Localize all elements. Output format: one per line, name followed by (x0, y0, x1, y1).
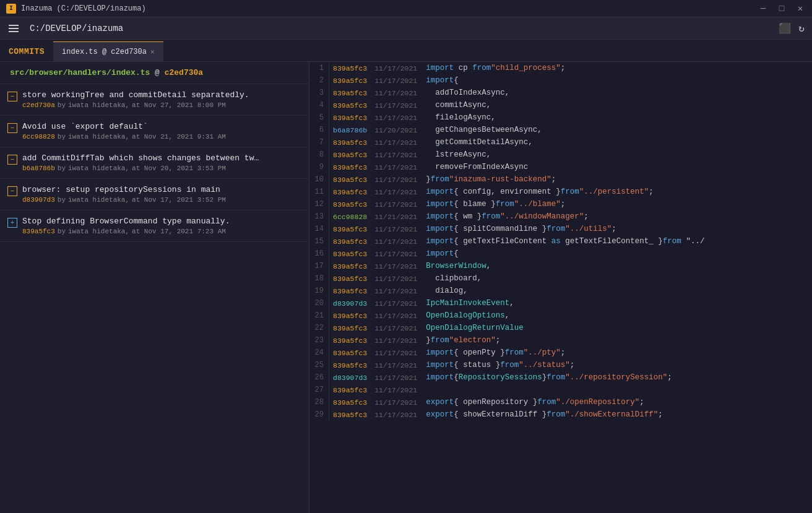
line-code: addToIndexAsync, (421, 87, 514, 99)
at-symbol: @ (155, 68, 165, 77)
commit-content-0: store workingTree and commitDetail separ… (22, 90, 301, 109)
line-hash: 839a5fc3 (329, 149, 371, 161)
line-number: 4 (309, 99, 329, 111)
commit-item-0[interactable]: − store workingTree and commitDetail sep… (0, 84, 309, 116)
tab-close-icon[interactable]: ✕ (150, 48, 155, 56)
commit-meta-4: 839a5fc3 by iwata hidetaka, at Nov 17, 2… (22, 228, 301, 235)
code-line-3: 3839a5fc311/17/2021 addToIndexAsync, (309, 87, 812, 99)
line-date: 11/17/2021 (371, 235, 421, 248)
commit-hash-0: c2ed730a (22, 101, 55, 109)
line-number: 23 (309, 334, 329, 347)
code-line-23: 23839a5fc311/17/2021} from "electron"; (309, 334, 812, 347)
commit-expand-1[interactable]: − (7, 123, 17, 133)
commit-author-label-4: by (58, 228, 66, 235)
line-hash: 839a5fc3 (329, 235, 371, 248)
line-hash: 839a5fc3 (329, 111, 371, 124)
code-view[interactable]: 1839a5fc311/17/2021import cp from "child… (309, 62, 812, 513)
line-number: 28 (309, 396, 329, 408)
commit-author-label-3: by (58, 196, 66, 204)
line-number: 10 (309, 173, 329, 186)
commit-item-1[interactable]: − Avoid use `export default` 6cc98828 by… (0, 116, 309, 147)
code-line-4: 4839a5fc311/17/2021 commitAsync, (309, 99, 812, 111)
commit-author-name-3: iwata hidetaka, (68, 196, 129, 204)
line-code: import { status } from "../status"; (421, 359, 579, 371)
line-number: 1 (309, 62, 329, 74)
menu-button[interactable] (7, 24, 20, 33)
code-line-10: 10839a5fc311/17/2021} from "inazuma-rust… (309, 173, 812, 186)
commit-item-4[interactable]: + Stop defining BrowserCommand type manu… (0, 210, 309, 242)
line-number: 5 (309, 111, 329, 124)
line-code: import { openPty } from "../pty"; (421, 347, 570, 359)
tab-file[interactable]: index.ts @ c2ed730a ✕ (53, 41, 163, 61)
commit-expand-4[interactable]: + (7, 218, 17, 228)
line-date: 11/17/2021 (371, 99, 421, 111)
line-hash: 839a5fc3 (329, 136, 371, 149)
screenshot-icon[interactable]: ⬛ (779, 22, 791, 35)
commit-hash-1: 6cc98828 (22, 133, 55, 140)
commit-message-3: browser: setup repositorySessions in mai… (22, 185, 301, 194)
code-line-25: 25839a5fc311/17/2021import { status } fr… (309, 359, 812, 371)
line-hash: 839a5fc3 (329, 260, 371, 272)
repo-path: C:/DEVELOP/inazuma (30, 24, 123, 33)
line-date: 11/17/2021 (371, 334, 421, 347)
titlebar-title: Inazuma (C:/DEVELOP/inazuma) (21, 4, 146, 13)
line-number: 2 (309, 74, 329, 87)
line-hash: 839a5fc3 (329, 248, 371, 260)
line-code: OpenDialogOptions, (421, 309, 514, 322)
file-path-header: src/browser/handlers/index.ts @ c2ed730a (0, 62, 309, 84)
line-hash: b6a8786b (329, 124, 371, 136)
line-code (421, 384, 431, 396)
line-hash: d83907d3 (329, 371, 371, 384)
tab-commits[interactable]: COMMITS (0, 41, 53, 61)
commit-expand-2[interactable]: − (7, 155, 17, 165)
line-hash: 839a5fc3 (329, 161, 371, 173)
line-number: 13 (309, 210, 329, 223)
line-number: 20 (309, 297, 329, 309)
line-code: import { (421, 74, 464, 87)
line-hash: 839a5fc3 (329, 87, 371, 99)
line-date: 11/17/2021 (371, 384, 421, 396)
line-code: commitAsync, (421, 99, 496, 111)
line-number: 25 (309, 359, 329, 371)
line-number: 8 (309, 149, 329, 161)
line-code: clipboard, (421, 272, 486, 285)
line-number: 29 (309, 408, 329, 421)
commit-author-name-4: iwata hidetaka, (68, 228, 129, 235)
code-line-20: 20d83907d311/17/2021 IpcMainInvokeEvent, (309, 297, 812, 309)
commit-content-1: Avoid use `export default` 6cc98828 by i… (22, 122, 301, 140)
code-line-2: 2839a5fc311/17/2021import { (309, 74, 812, 87)
code-line-15: 15839a5fc311/17/2021import { getTextFile… (309, 235, 812, 248)
commit-expand-0[interactable]: − (7, 92, 17, 101)
commit-date-4: at Nov 17, 2021 7:23 AM (132, 228, 226, 235)
close-button[interactable]: ✕ (795, 3, 806, 14)
line-code: import { splitCommandline } from "../uti… (421, 223, 621, 235)
commit-item-3[interactable]: − browser: setup repositorySessions in m… (0, 179, 309, 210)
line-hash: 839a5fc3 (329, 322, 371, 334)
commit-meta-1: 6cc98828 by iwata hidetaka, at Nov 21, 2… (22, 133, 301, 140)
commit-expand-3[interactable]: − (7, 186, 17, 196)
line-date: 11/17/2021 (371, 408, 421, 421)
commit-item-2[interactable]: − add CommitDiffTab which shows changes … (0, 147, 309, 179)
line-date: 11/17/2021 (371, 371, 421, 384)
minimize-button[interactable]: ─ (758, 3, 769, 14)
line-code: export { openRepository } from "./openRe… (421, 396, 649, 408)
commit-date-2: at Nov 20, 2021 3:53 PM (132, 165, 226, 172)
commit-author-0: by (58, 101, 66, 109)
line-number: 7 (309, 136, 329, 149)
line-date: 11/17/2021 (371, 186, 421, 198)
refresh-icon[interactable]: ↻ (798, 22, 805, 35)
line-code: import { getTextFileContent as getTextFi… (421, 235, 709, 248)
commit-message-1: Avoid use `export default` (22, 122, 301, 131)
line-code: IpcMainInvokeEvent, (421, 297, 519, 309)
code-line-16: 16839a5fc311/17/2021import { (309, 248, 812, 260)
line-date: 11/17/2021 (371, 272, 421, 285)
commits-list[interactable]: − store workingTree and commitDetail sep… (0, 84, 309, 513)
line-code: getCommitDetailAsync, (421, 136, 538, 149)
line-number: 21 (309, 309, 329, 322)
line-code: import { (421, 248, 464, 260)
tab-file-label: index.ts @ c2ed730a (62, 48, 147, 56)
commit-author-name-2: iwata hidetaka, (68, 165, 129, 172)
maximize-button[interactable]: □ (776, 3, 787, 14)
code-line-19: 19839a5fc311/17/2021 dialog, (309, 285, 812, 297)
line-date: 11/17/2021 (371, 248, 421, 260)
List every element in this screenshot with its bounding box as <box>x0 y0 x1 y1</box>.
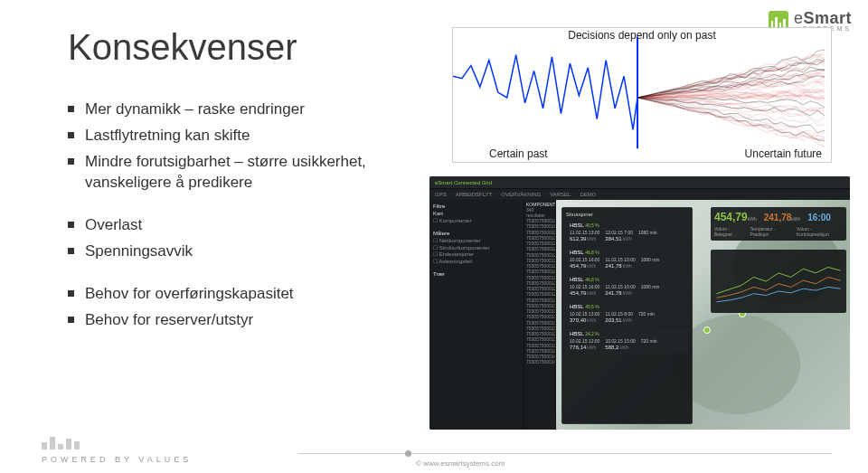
app-nav-item[interactable]: VARSEL <box>550 192 571 197</box>
bullet-icon <box>68 222 74 228</box>
card-value: 612,39kWh <box>570 236 596 241</box>
metric-tab[interactable]: Volum -Belegnet <box>714 226 746 237</box>
situation-card[interactable]: HBSL 46,8 %10.02.15 16:0011.02.15 10:001… <box>566 274 688 298</box>
bullet-icon <box>68 158 74 165</box>
card-time: 720 min <box>641 338 657 344</box>
card-time: 10.02.15 12:00 <box>570 338 599 344</box>
metric-tab[interactable]: Volum -Kortidspredikjon <box>797 226 843 237</box>
card-value: 384,51kWh <box>605 236 631 241</box>
card-pct: 46,8 % <box>585 277 599 282</box>
id-count: 340 resultater <box>526 207 553 218</box>
chart-svg <box>453 28 831 162</box>
filter-checkbox[interactable]: ☐ Endestasjoner <box>433 251 520 259</box>
card-time: 1080 min <box>641 257 660 262</box>
situation-card[interactable]: HBSL 46,8 %10.02.15 16:0011.02.15 10:001… <box>566 247 688 271</box>
footer-tagline: POWERED BY VALUES <box>42 455 192 464</box>
card-value: 776,14kWh <box>570 345 596 350</box>
filter-checkbox[interactable]: ☐ Avlesningsfeil <box>433 259 520 266</box>
bullet-text: Overlast <box>85 215 142 236</box>
bullet-text: Mer dynamikk – raske endringer <box>85 99 305 120</box>
bullet-text: Behov for reserver/utstyr <box>85 310 253 331</box>
card-time: 10.02.15 16:00 <box>570 284 599 289</box>
bullet-icon <box>68 317 74 323</box>
bullet-text: Lastflytretning kan skifte <box>85 126 250 147</box>
chart-label-right: Uncertain future <box>745 147 822 160</box>
card-time: 11.02.15 10:00 <box>605 284 635 289</box>
card-name: HBSL <box>570 277 583 282</box>
card-value: 454,79kWh <box>570 290 596 296</box>
id-row[interactable]: 7030575000141 <box>526 359 553 364</box>
section-header: Målere <box>433 231 520 236</box>
metric-3: 16:00 <box>807 213 831 222</box>
filter-checkbox[interactable]: ☐ Strukturkomponenter <box>433 245 520 252</box>
id-row[interactable]: 7030575000122 <box>526 252 553 258</box>
card-time: 720 min <box>638 311 655 317</box>
bullet-item: Mer dynamikk – raske endringer <box>68 99 429 120</box>
bullet-icon <box>68 106 74 112</box>
id-row[interactable]: 7030575000126 <box>526 275 553 280</box>
app-nav-item[interactable]: GPS <box>435 192 447 197</box>
id-row[interactable]: 7030575000137 <box>526 336 553 342</box>
app-map: Situasjoner HBSL 40,5 %11.02.15 13:0012.… <box>556 200 850 430</box>
id-row[interactable]: 7030575000129 <box>526 291 553 297</box>
card-value: 588,2kWh <box>605 345 628 350</box>
filter-checkbox[interactable]: ☐ Nettkomponenter <box>433 238 520 245</box>
id-row[interactable]: 7030575000138 <box>526 343 553 348</box>
card-time: 10.02.15 15:00 <box>605 338 635 344</box>
card-name: HBSL <box>570 250 583 255</box>
chart-label-left: Certain past <box>489 147 548 160</box>
slide-title: Konsekvenser <box>68 27 297 68</box>
card-name: HBSL <box>570 304 583 309</box>
app-nav-item[interactable]: OVERVÅKNING <box>501 192 541 197</box>
brand-main: Smart <box>803 9 852 27</box>
id-row[interactable]: 7030575000118 <box>526 230 553 235</box>
bullet-item: Lastflytretning kan skifte <box>68 126 429 147</box>
filter-checkbox[interactable]: ☐ Komponenter <box>433 218 520 225</box>
card-value: 454,79kWh <box>570 263 596 269</box>
metrics-panel: 454,79kWh 241,78kWh 16:00 Volum -Belegne… <box>711 207 846 241</box>
bullet-item: Spenningsavvik <box>68 241 429 262</box>
app-nav-item[interactable]: DEMO <box>580 192 596 197</box>
card-pct: 24,2 % <box>585 331 599 336</box>
app-screenshot: eSmart Connected Grid GPSARBEIDSFLYTOVER… <box>429 176 850 430</box>
card-value: 241,78kWh <box>605 263 631 269</box>
bullet-icon <box>68 132 74 138</box>
app-titlebar: eSmart Connected Grid <box>429 176 850 189</box>
app-nav-item[interactable]: ARBEIDSFLYT <box>456 192 493 197</box>
situation-card[interactable]: HBSL 40,5 %10.02.15 13:0011.02.15 8:0072… <box>566 301 688 326</box>
bullet-text: Behov for overføringskapasitet <box>85 284 294 305</box>
map-marker-icon <box>703 326 711 334</box>
app-id-column: KOMPONENTER340 resultater703057500011670… <box>524 200 556 430</box>
app-title: eSmart Connected Grid <box>435 180 492 185</box>
bullet-list: Mer dynamikk – raske endringerLastflytre… <box>68 99 429 353</box>
card-time: 10.02.15 16:00 <box>570 257 599 262</box>
card-time: 11.02.15 13:00 <box>570 230 599 235</box>
id-row[interactable]: 7030575000130 <box>526 298 553 303</box>
situation-card[interactable]: HBSL 40,5 %11.02.15 13:0012.02.15 7:0010… <box>566 220 688 244</box>
id-row[interactable]: 7030575000134 <box>526 320 553 326</box>
situation-card[interactable]: HBSL 24,2 %10.02.15 12:0010.02.15 15:007… <box>566 328 688 353</box>
bullet-text: Mindre forutsigbarhet – større usikkerhe… <box>85 152 429 194</box>
uncertainty-chart: Decisions depend only on past Certain pa… <box>452 27 832 163</box>
situations-panel: Situasjoner HBSL 40,5 %11.02.15 13:0012.… <box>561 207 693 424</box>
footer-url: © www.esmartsystems.com <box>416 459 505 468</box>
footer: POWERED BY VALUES © www.esmartsystems.co… <box>0 439 868 473</box>
id-row[interactable]: 7030575000133 <box>526 314 553 319</box>
id-row[interactable]: 7030575000117 <box>526 223 553 229</box>
app-left-panel: FiltreKart☐ KomponenterMålere☐ Nettkompo… <box>429 200 524 430</box>
bullet-icon <box>68 290 74 297</box>
id-row[interactable]: 7030575000121 <box>526 246 553 251</box>
card-time: 1080 min <box>638 230 657 235</box>
chart-title: Decisions depend only on past <box>568 30 715 42</box>
metric-2: 241,78kWh <box>764 213 801 222</box>
section-header: Trær <box>433 271 520 277</box>
card-value: 241,78kWh <box>605 290 631 296</box>
metric-tab[interactable]: Temperatur -Predikjon <box>750 226 793 237</box>
situations-title: Situasjoner <box>566 212 688 217</box>
bullet-item: Behov for reserver/utstyr <box>68 310 429 331</box>
bullet-text: Spenningsavvik <box>85 241 193 262</box>
right-mini-chart <box>711 250 846 313</box>
card-pct: 46,8 % <box>585 250 599 255</box>
id-row[interactable]: 7030575000125 <box>526 269 553 274</box>
card-time: 11.02.15 8:00 <box>605 311 633 317</box>
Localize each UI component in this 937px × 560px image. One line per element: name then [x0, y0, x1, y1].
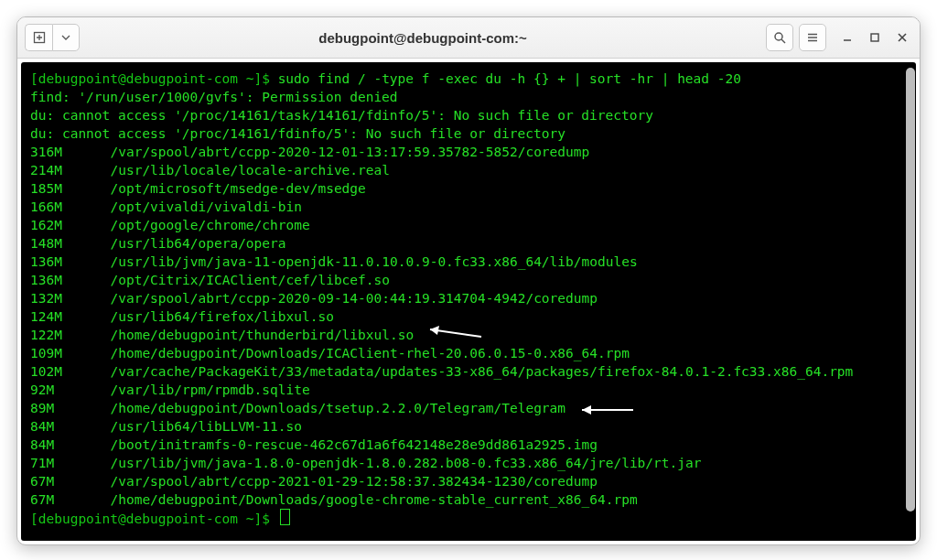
error-line: du: cannot access '/proc/14161/fdinfo/5'…	[30, 124, 907, 143]
close-icon	[897, 32, 908, 43]
window-title: debugpoint@debugpoint-com:~	[85, 30, 760, 46]
cursor	[280, 509, 290, 525]
file-path: /var/cache/PackageKit/33/metadata/update…	[94, 364, 853, 379]
output-row: 89M /home/debugpoint/Downloads/tsetup.2.…	[30, 399, 907, 417]
output-row: 136M /usr/lib/jvm/java-11-openjdk-11.0.1…	[30, 253, 907, 271]
output-row: 136M /opt/Citrix/ICAClient/cef/libcef.so	[30, 271, 907, 289]
minimize-button[interactable]	[837, 27, 857, 48]
file-path: /opt/Citrix/ICAClient/cef/libcef.so	[94, 273, 390, 287]
new-tab-group	[25, 24, 80, 51]
file-size: 84M	[30, 417, 94, 436]
file-size: 84M	[30, 436, 94, 454]
scrollbar-thumb[interactable]	[906, 68, 915, 512]
file-path: /opt/vivaldi/vivaldi-bin	[94, 199, 302, 214]
prompt-userhost: debugpoint@debugpoint-com ~	[38, 71, 254, 86]
file-path: /opt/microsoft/msedge-dev/msedge	[94, 181, 366, 196]
file-path: /opt/google/chrome/chrome	[94, 218, 310, 232]
svg-rect-9	[871, 34, 878, 41]
file-path: /usr/lib/jvm/java-11-openjdk-11.0.10.0.9…	[94, 254, 638, 269]
file-path: /var/spool/abrt/ccpp-2020-12-01-13:17:59…	[94, 145, 589, 159]
output-row: 166M /opt/vivaldi/vivaldi-bin	[30, 198, 907, 216]
hamburger-icon	[806, 31, 819, 44]
file-path: /var/spool/abrt/ccpp-2021-01-29-12:58:37…	[94, 474, 598, 489]
window-controls	[832, 27, 912, 48]
file-size: 148M	[30, 234, 94, 253]
file-size: 316M	[30, 143, 94, 161]
file-path: /home/debugpoint/thunderbird/libxul.so	[94, 328, 414, 342]
output-rows: 316M /var/spool/abrt/ccpp-2020-12-01-13:…	[30, 143, 907, 509]
error-line: find: '/run/user/1000/gvfs': Permission …	[30, 88, 907, 106]
scrollbar[interactable]	[906, 68, 915, 535]
file-size: 136M	[30, 271, 94, 289]
file-size: 71M	[30, 454, 94, 472]
file-path: /usr/lib64/libLLVM-11.so	[94, 419, 302, 434]
file-path: /usr/lib64/firefox/libxul.so	[94, 309, 334, 324]
file-size: 162M	[30, 216, 94, 234]
new-tab-menu-button[interactable]	[52, 24, 80, 51]
close-button[interactable]	[892, 27, 912, 48]
new-tab-icon	[33, 31, 46, 44]
prompt-line-2: [debugpoint@debugpoint-com ~]$	[30, 509, 907, 528]
error-lines: find: '/run/user/1000/gvfs': Permission …	[30, 88, 907, 143]
hamburger-menu-button[interactable]	[799, 24, 826, 51]
file-path: /home/debugpoint/Downloads/google-chrome…	[94, 492, 638, 507]
prompt-close: ]$	[253, 71, 277, 86]
output-row: 102M /var/cache/PackageKit/33/metadata/u…	[30, 362, 907, 381]
file-size: 92M	[30, 381, 94, 399]
output-row: 122M /home/debugpoint/thunderbird/libxul…	[30, 326, 907, 344]
file-path: /home/debugpoint/Downloads/tsetup.2.2.0/…	[94, 401, 565, 415]
output-row: 67M /var/spool/abrt/ccpp-2021-01-29-12:5…	[30, 472, 907, 490]
file-size: 67M	[30, 472, 94, 490]
file-size: 132M	[30, 289, 94, 307]
file-path: /usr/lib/jvm/java-1.8.0-openjdk-1.8.0.28…	[94, 456, 701, 470]
search-icon	[773, 31, 786, 44]
file-size: 185M	[30, 179, 94, 198]
file-size: 102M	[30, 362, 94, 381]
file-path: /usr/lib/locale/locale-archive.real	[94, 163, 390, 178]
output-row: 109M /home/debugpoint/Downloads/ICAClien…	[30, 344, 907, 362]
maximize-button[interactable]	[865, 27, 885, 48]
file-size: 67M	[30, 490, 94, 509]
chevron-down-icon	[61, 33, 70, 42]
minimize-icon	[842, 32, 853, 43]
output-row: 84M /boot/initramfs-0-rescue-462c67d1a6f…	[30, 436, 907, 454]
terminal-area[interactable]: [debugpoint@debugpoint-com ~]$ sudo find…	[21, 62, 916, 541]
prompt-line-1: [debugpoint@debugpoint-com ~]$ sudo find…	[30, 70, 907, 88]
command-text: sudo find / -type f -exec du -h {} + | s…	[278, 71, 741, 86]
file-path: /home/debugpoint/Downloads/ICAClient-rhe…	[94, 346, 630, 361]
maximize-icon	[869, 32, 880, 43]
file-size: 122M	[30, 326, 94, 344]
output-row: 124M /usr/lib64/firefox/libxul.so	[30, 307, 907, 326]
output-row: 67M /home/debugpoint/Downloads/google-ch…	[30, 490, 907, 509]
titlebar: debugpoint@debugpoint-com:~	[17, 17, 920, 59]
file-size: 214M	[30, 161, 94, 179]
error-line: du: cannot access '/proc/14161/task/1416…	[30, 106, 907, 124]
output-row: 148M /usr/lib64/opera/opera	[30, 234, 907, 253]
file-size: 89M	[30, 399, 94, 417]
file-size: 109M	[30, 344, 94, 362]
file-size: 124M	[30, 307, 94, 326]
search-button[interactable]	[766, 24, 793, 51]
file-path: /boot/initramfs-0-rescue-462c67d1a6f6421…	[94, 437, 598, 452]
file-size: 136M	[30, 253, 94, 271]
svg-line-4	[781, 39, 785, 43]
output-row: 132M /var/spool/abrt/ccpp-2020-09-14-00:…	[30, 289, 907, 307]
svg-point-3	[775, 33, 782, 40]
terminal-window: debugpoint@debugpoint-com:~	[16, 16, 921, 545]
output-row: 162M /opt/google/chrome/chrome	[30, 216, 907, 234]
new-tab-button[interactable]	[25, 24, 52, 51]
file-path: /var/lib/rpm/rpmdb.sqlite	[94, 382, 310, 397]
output-row: 185M /opt/microsoft/msedge-dev/msedge	[30, 179, 907, 198]
output-row: 84M /usr/lib64/libLLVM-11.so	[30, 417, 907, 436]
output-row: 214M /usr/lib/locale/locale-archive.real	[30, 161, 907, 179]
file-path: /usr/lib64/opera/opera	[94, 236, 286, 251]
file-size: 166M	[30, 198, 94, 216]
prompt-open: [	[30, 71, 38, 86]
output-row: 71M /usr/lib/jvm/java-1.8.0-openjdk-1.8.…	[30, 454, 907, 472]
file-path: /var/spool/abrt/ccpp-2020-09-14-00:44:19…	[94, 291, 598, 306]
output-row: 316M /var/spool/abrt/ccpp-2020-12-01-13:…	[30, 143, 907, 161]
output-row: 92M /var/lib/rpm/rpmdb.sqlite	[30, 381, 907, 399]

• _Task_
Lines above with "commits" in them are the ones to copy.

• _Final answer_
tab-commits[interactable]: COMMITS (0, 41, 53, 61)
commits-list[interactable]: − store workingTree and commitDetail sep… (0, 84, 309, 513)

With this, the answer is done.